Aim of the task
Once you have checked the records that follow, state how many of their lines hold "Femmes", giving the number only.

Input data
· · · ·

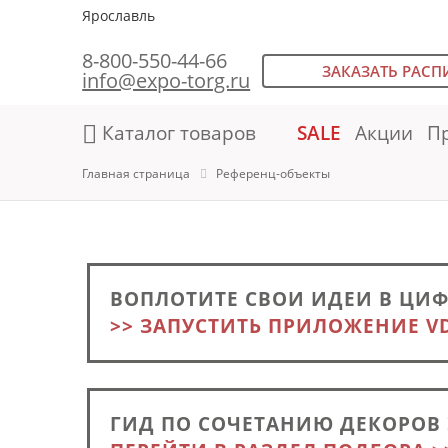
Ярославль
8-800-550-44-66
ЗАКАЗАТЬ РАСП
info@expo-torg.ru
Каталог товаров
SALE
Акции
П
Главная страница
Референц-объекты
ВОПЛОТИТЕ СВОИ ИДЕИ В ЦИ
>> ЗАПУСТИТЬ ПРИЛОЖЕНИЕ V
ГИД ПО СОЧЕТАНИЮ ДЕКОРОВ 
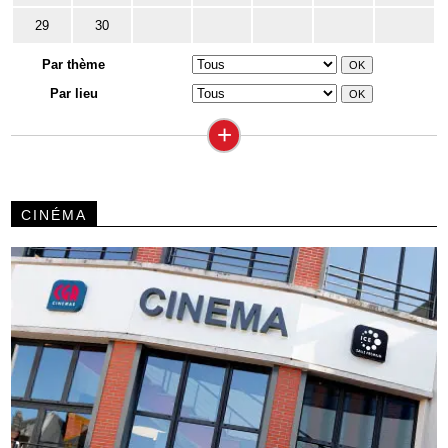
29
30
Par thème
Par lieu
+
CINÉMA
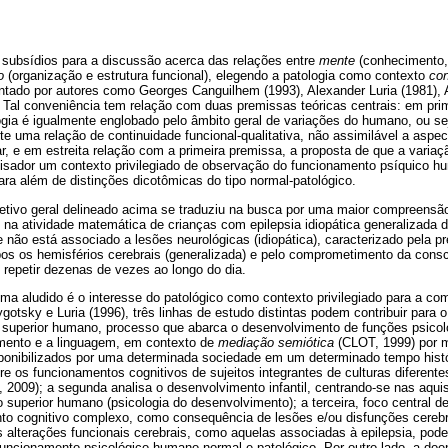
 subsídios para a discussão acerca das relações entre
mente
(conhecimento,
o
(organização e estrutura funcional), elegendo a patologia como contexto
co
ado por autores como Georges Canguilhem (1993), Alexander Luria (1981), 
 Tal conveniência tem relação com duas premissas teóricas centrais: em prim
ogia é igualmente englobado pelo âmbito geral de variações do humano, ou sej
uma relação de continuidade funcional-qualitativa, não assimilável a aspec
r, e em estreita relação com a primeira premissa, a proposta de que a variaç
uisador um contexto privilegiado de observação do funcionamento psíquico hu
a além de distinções dicotômicas do tipo normal-patológico.
jetivo geral delineado acima se traduziu na busca por uma maior compreensã
 na atividade matemática de crianças com epilepsia idiopática generalizada d
 não está associado a lesões neurológicas (idiopática), caracterizado pela 
bos os hemisférios cerebrais (generalizada) e pelo comprometimento da cons
repetir dezenas de vezes ao longo do dia.
ma aludido é o interesse do patológico como contexto privilegiado para a c
tsky e Luria (1996), três linhas de estudo distintas podem contribuir para 
 superior humano, processo que abarca o desenvolvimento de funções psicol
ento e a linguagem, em contexto de
mediação semiótica
(CLOT, 1999) por m
sponibilizados por uma determinada sociedade em um determinado tempo histór
re os funcionamentos cognitivos de sujeitos integrantes de culturas diferentes
, 2009); a segunda analisa o desenvolvimento infantil, centrando-se nas aqu
 superior humano (psicologia do desenvolvimento); a terceira, foco central de
to cognitivo complexo, como consequência de lesões e/ou disfunções cerebra
 alterações funcionais cerebrais, como aquelas associadas à epilepsia, pod
uncionamento psicológico humano normal e patológico. Por outro lado, a doe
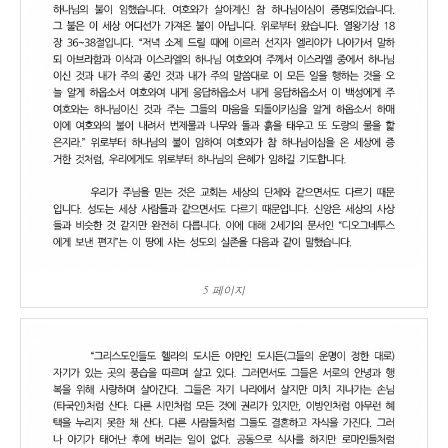
5 페이지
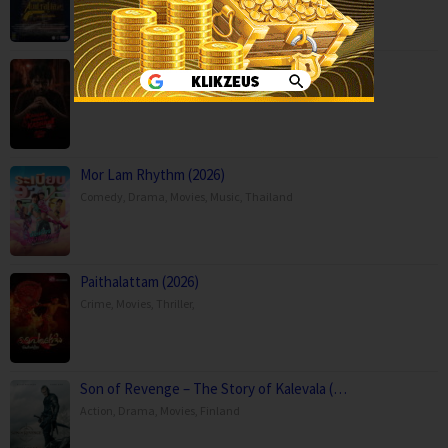
Kaalam paranja kadha (2026)
Crime
,
Movies
,
Thriller
,
Mor Lam Rhythm (2026)
Comedy
,
Drama
,
Movies
,
Music
,
Thailand
Paithalattam (2026)
Crime
,
Movies
,
Thriller
,
Son of Revenge – The Story of Kalevala (…
Action
,
Drama
,
Movies
,
Finland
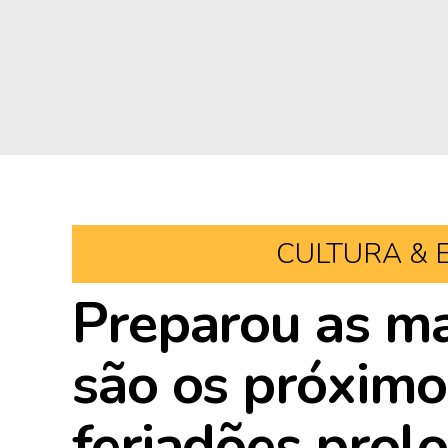
CULTURA & 
Preparou as ma
são os próximo
feriadões pro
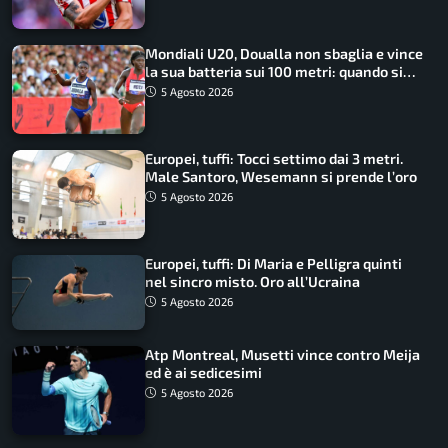
Mondiali U20, Doualla non sbaglia e vince
la sua batteria sui 100 metri: quando si
disputano le finali
5 Agosto 2026
Europei, tuffi: Tocci settimo dai 3 metri.
Male Santoro, Wesemann si prende l’oro
5 Agosto 2026
Europei, tuffi: Di Maria e Pelligra quinti
nel sincro misto. Oro all’Ucraina
5 Agosto 2026
Atp Montreal, Musetti vince contro Meija
ed è ai sedicesimi
5 Agosto 2026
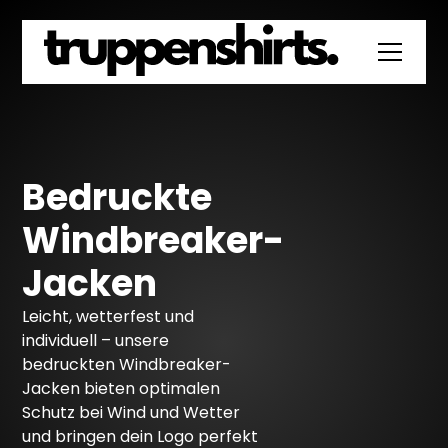
Bedruckte
Windbreaker-
Jacken
Leicht, wetterfest und
individuell – unsere
bedruckten Windbreaker-
Jacken bieten optimalen
Schutz bei Wind und Wetter
und bringen dein Logo perfekt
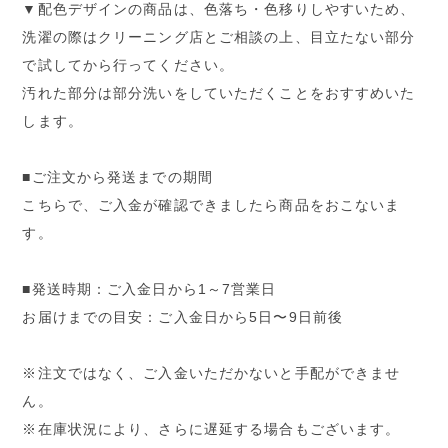
▼配色デザインの商品は、色落ち・色移りしやすいため、
洗濯の際はクリーニング店とご相談の上、目立たない部分
で試してから行ってください。
汚れた部分は部分洗いをしていただくことをおすすめいた
します。
■ご注文から発送までの期間
こちらで、ご入金が確認できましたら商品をおこないま
す。
■発送時期：ご入金日から1～7営業日
お届けまでの目安：ご入金日から5日〜9日前後
※注文ではなく、ご入金いただかないと手配ができませ
ん。
※在庫状況により、さらに遅延する場合もございます。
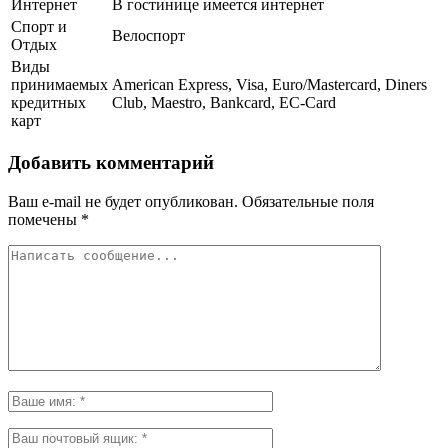
Интернет
В гостинице имеется интернет
Спорт и
Велоспорт
Отдых
Виды
принимаемых
American Express, Visa, Euro/Mastercard, Diners
кредитных
Club, Maestro, Bankcard, EC-Card
карт
Добавить комментарий
Ваш e-mail не будет опубликован.
Обязательные поля
помечены
*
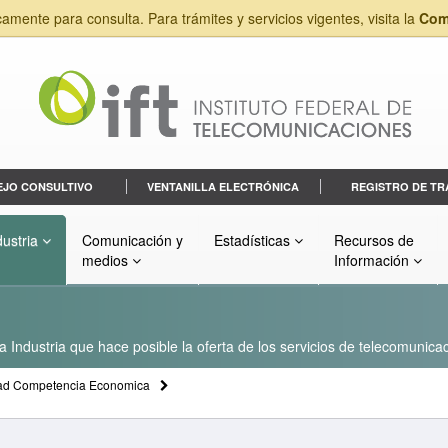
camente para consulta. Para trámites y servicios vigentes, visita la
Com
EJO CONSULTIVO
VENTANILLA ELECTRÓNICA
REGISTRO DE TR
dustria
Comunicación y
Estadísticas
Recursos de
medios
Información
a Industria que hace posible la oferta de los servicios de telecomunicac
ad Competencia Economica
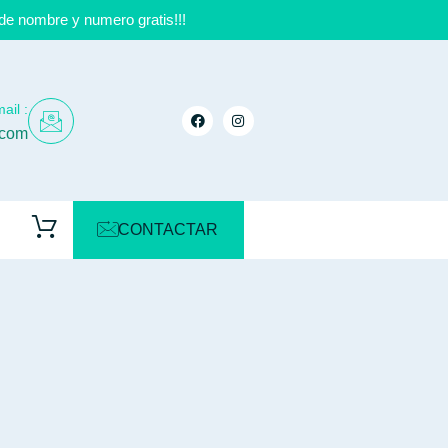
de nombre y numero gratis!!!
ail :
.com
CONTACTAR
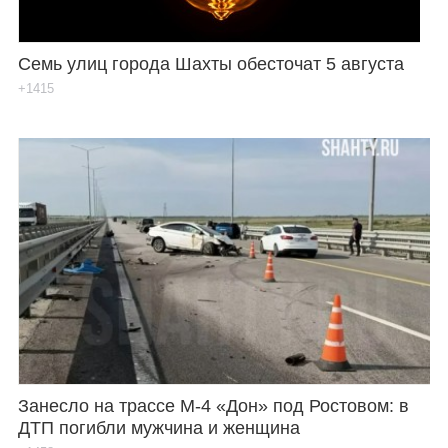
Семь улиц города Шахты обесточат 5 августа
+1415
Занесло на трассе М-4 «Дон» под Ростовом: в
ДТП погибли мужчина и женщина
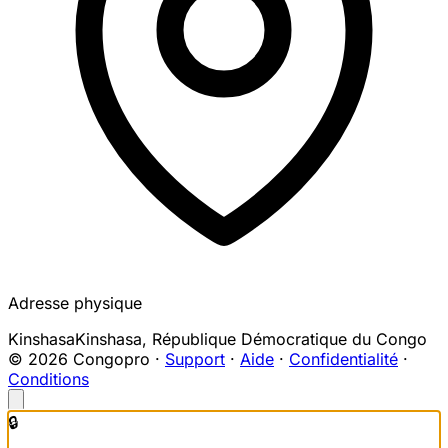
Adresse physique
Kinshasa
Kinshasa
,
République Démocratique du Congo
© 2026 Congopro ·
Support
·
Aide
·
Confidentialité
·
Conditions
🔒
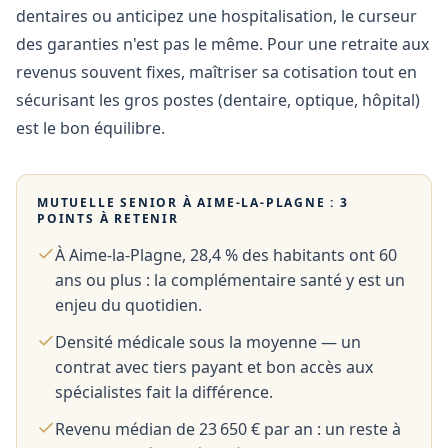
dentaires ou anticipez une hospitalisation, le curseur
des garanties n'est pas le même. Pour une retraite aux
revenus souvent fixes, maîtriser sa cotisation tout en
sécurisant les gros postes (dentaire, optique, hôpital)
est le bon équilibre.
MUTUELLE SENIOR À
AIME-LA-PLAGNE
: 3
POINTS À RETENIR
À Aime-la-Plagne, 28,4 % des habitants ont 60
ans ou plus : la complémentaire santé y est un
enjeu du quotidien.
Densité médicale sous la moyenne — un
contrat avec tiers payant et bon accès aux
spécialistes fait la différence.
Revenu médian de 23 650 € par an : un reste à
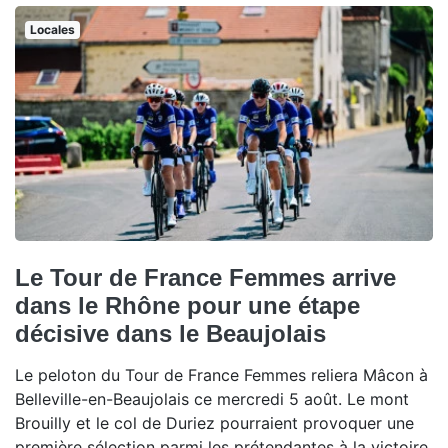
Locales
Le Tour de France Femmes arrive
dans le Rhône pour une étape
décisive dans le Beaujolais
Le peloton du Tour de France Femmes reliera Mâcon à
Belleville-en-Beaujolais ce mercredi 5 août. Le mont
Brouilly et le col de Duriez pourraient provoquer une
première sélection parmi les prétendantes à la victoire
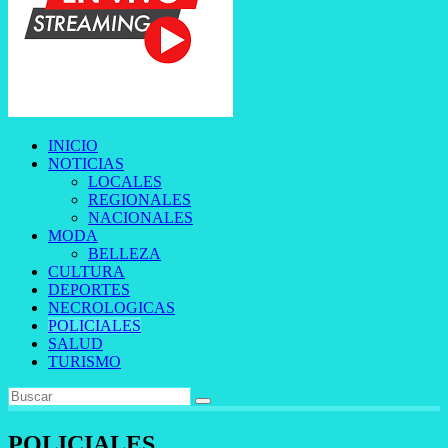
INICIO
NOTICIAS
LOCALES
REGIONALES
NACIONALES
MODA
BELLEZA
CULTURA
DEPORTES
NECROLOGICAS
POLICIALES
SALUD
TURISMO
POLICIALES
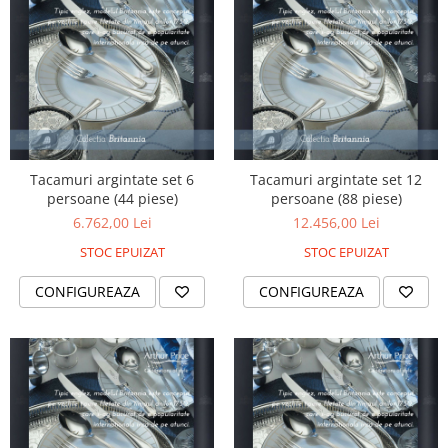
SERENDIPITY WHITE
FLOWER FESTIVAL BLUE
FLOWER FESTIVAL RED
LOVE BIRDS
CHIQUE VERDE
CHIQUE ROZ
CHIQUE STRIPES VERDE
Tacamuri argintate set 6
Tacamuri argintate set 12
Renaissance Grey
persoane (44 piese)
persoane (88 piese)
Royal White
6.762,00 Lei
12.456,00 Lei
CHIQUE STRIPES GALBEN
STOC EPUIZAT
STOC EPUIZAT
CHIQUE GALBEN
CONFIGUREAZA
CONFIGUREAZA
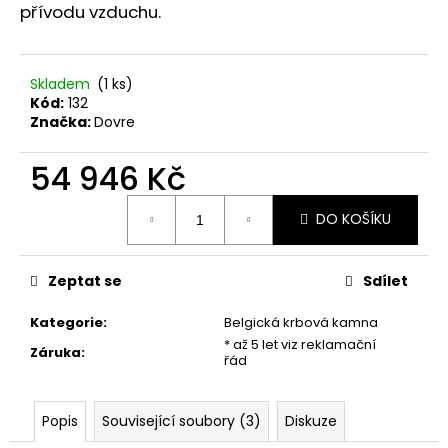
č
přívodu vzduchu.
u
j
e
Skladem
(
1 ks
)
m
Kód:
132
e
Značka:
Dovre
54 946 Kč
DOVRE
SAGA
Měrná
107
DO KOŠÍKU
cena:
53
440
Kč
Zeptat se
Sdílet
Kategorie
:
Belgická krbová kamna
* až 5 let viz reklamační
Záruka
:
řád
Popis
Související soubory (3)
Diskuze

· · · ·

Response
2